Müller (1868-1870) Chips from a German Workshop – Philology Orientalism

$175.00

In stock

Description

Müller, F[riedrich] Max.  Chips from a German Workshop (London: Longmans, Green & Co, 1868-1870) – 3 volumes, vols. 1 & 2 second edition, vol. 3 first edition.

Octavo, Three volumes: 1 (1868: xxxv, [3], 380 pages), 2 (1868: [8], 405 pages plus 1 page of reviews and a 1 page catalogue), 3 (1870: [8], 520 pages plus a 24 page catalogue dated March, 1873). Bound in deep blue-green cloth-covered boards ruled in blind on covers and stamped in gilt on spine cover. Matching binding on all three volumes.

Condition: VG+. Booksellers embossed stamp (of W. C. Rigby of Adelaide, AU) on First Free Endpaper of all volumes. A name (indecipherable to me) is on the FFE of the first volume. Corners slightly bumped on a couple of volumes,  and spines of a couple of volumes slightly canted.  Ever so slight foxing.  For a book so well traveled, this is in incredible condition.
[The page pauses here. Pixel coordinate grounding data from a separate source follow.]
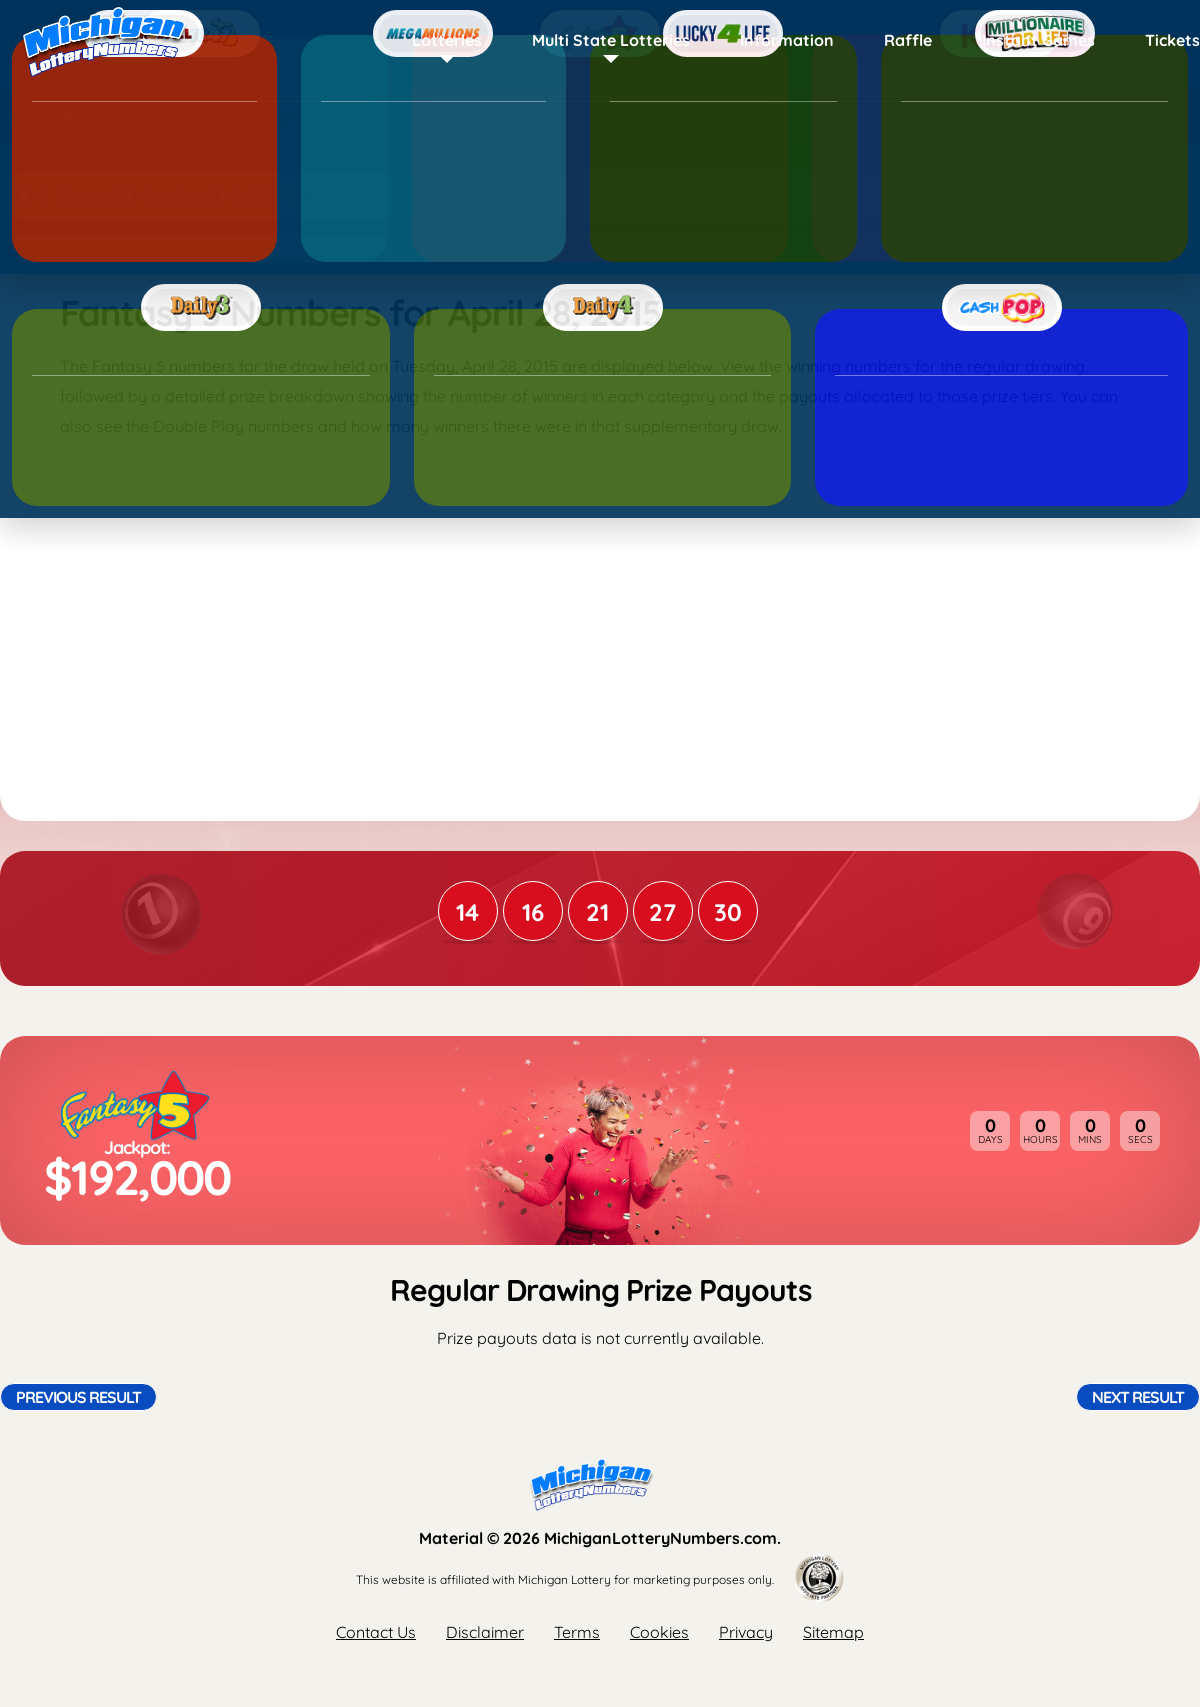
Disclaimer (485, 1632)
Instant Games (1038, 40)
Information (787, 40)
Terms (577, 1632)
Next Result (1138, 1397)
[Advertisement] (600, 611)
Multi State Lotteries (611, 40)
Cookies (659, 1632)
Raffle (908, 40)
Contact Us (376, 1632)
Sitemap (833, 1632)
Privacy (746, 1632)
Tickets (1172, 40)
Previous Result (78, 1397)
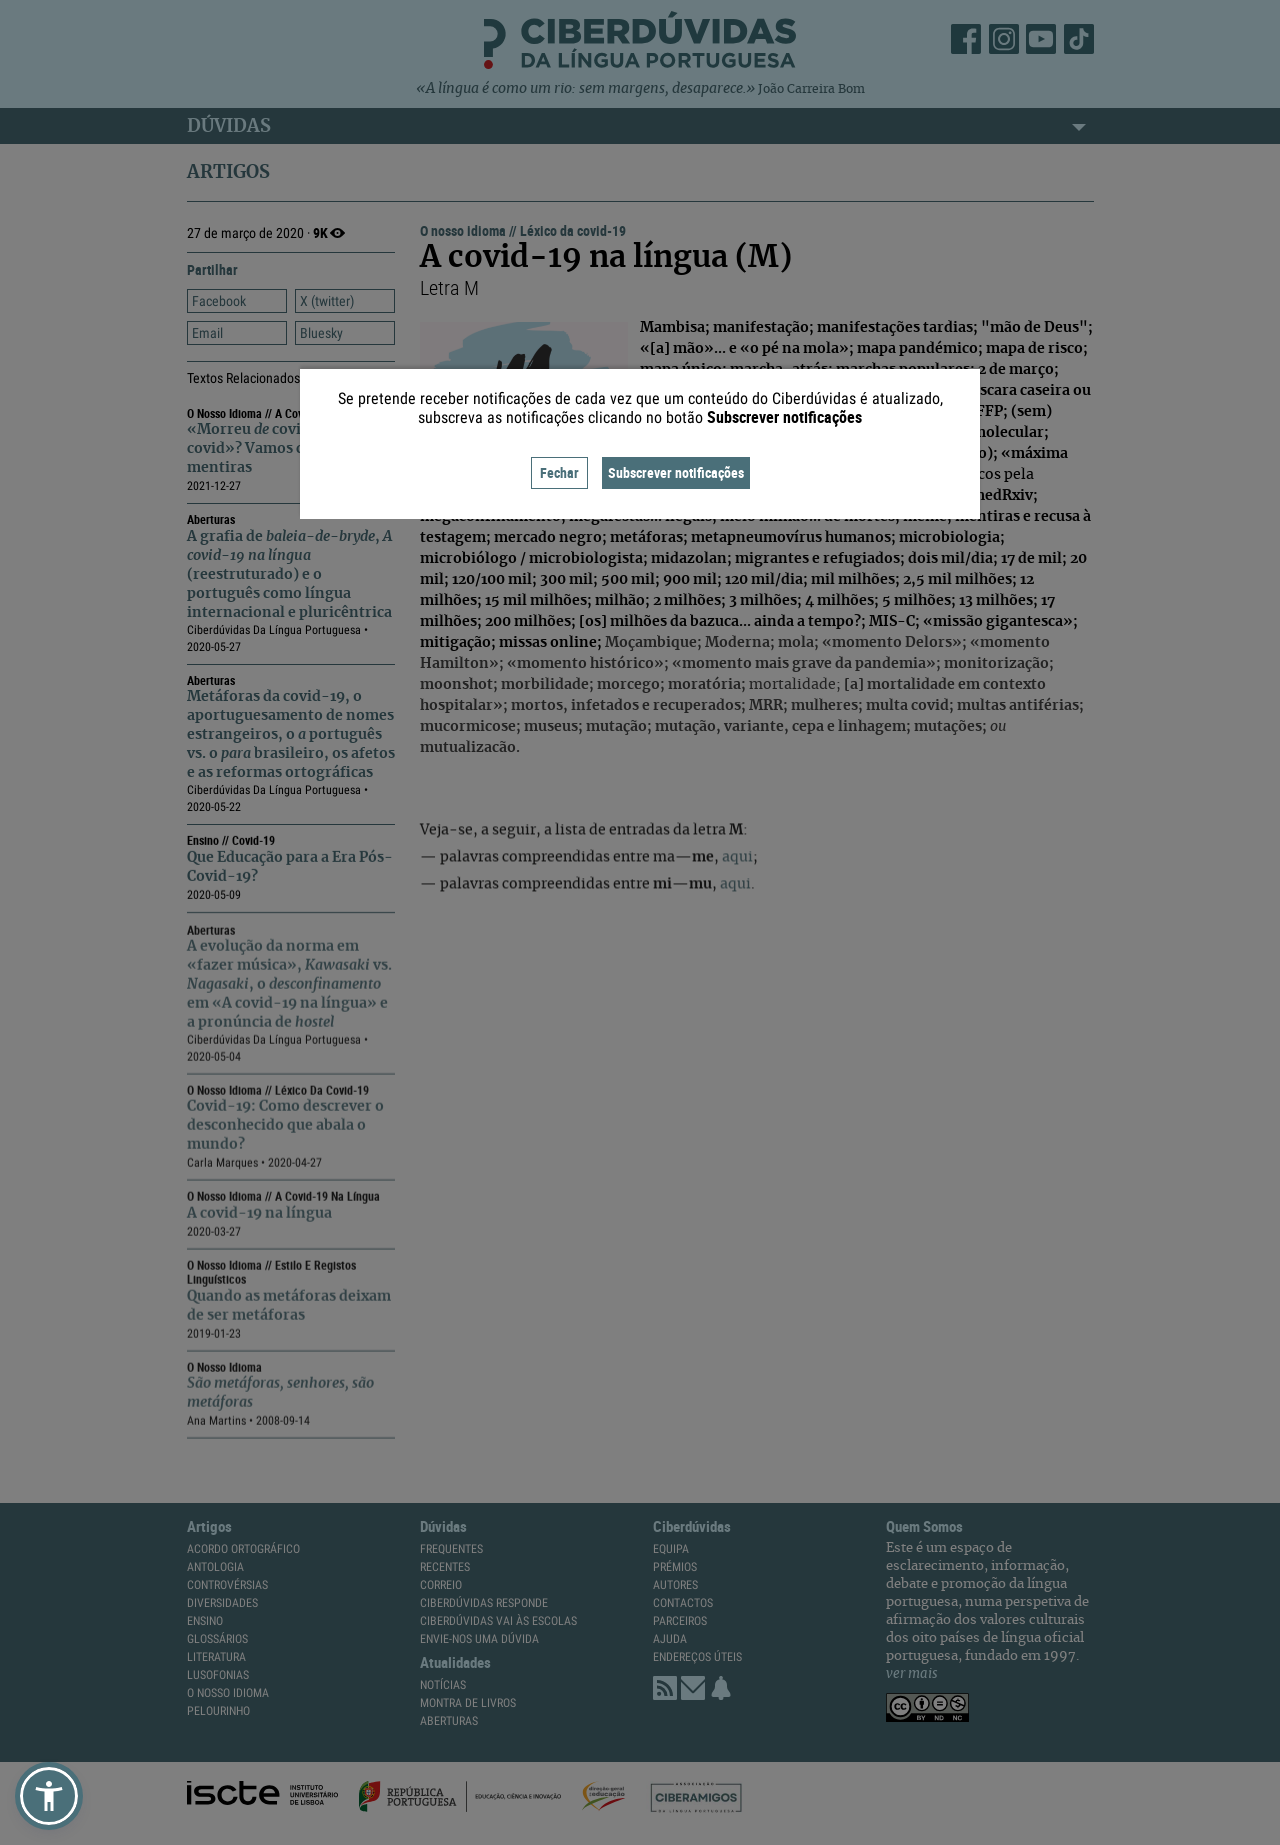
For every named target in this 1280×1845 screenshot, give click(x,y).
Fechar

Friedrich Max Müller (6 December 1823 – 28 October 1900), generally known as Max Müller, was a German-born philologist and Orientalist, who lived and studied in Britain for most of his life. He was one of the founders of the western academic field of Indian studies and the discipline of comparative religion. Müller wrote both scholarly and popular works on the subject of Indology. The Sacred Books of the East, a 50-volume set of English translations, was prepared under his direction. He also promoted the idea of a Turanian family of languages. – Wikipedia

Originally issued in two volumes, with three additional volumes added from 1870-1875, this collection of essays was influential to writers (including Theosophist Helena Blavatsky) who were seeking to assert the merits of “pagan” religious traditions over Christianity. Mary Seton Fraser Tytler, a symbolist craftswoman, designer and social reformer, claimed this book was her “Bible”, which helped her to create a multi-cultural sacred imagery. Müller distanced himself from these developments, and remained within the Lutheran faith in which he had been brought up.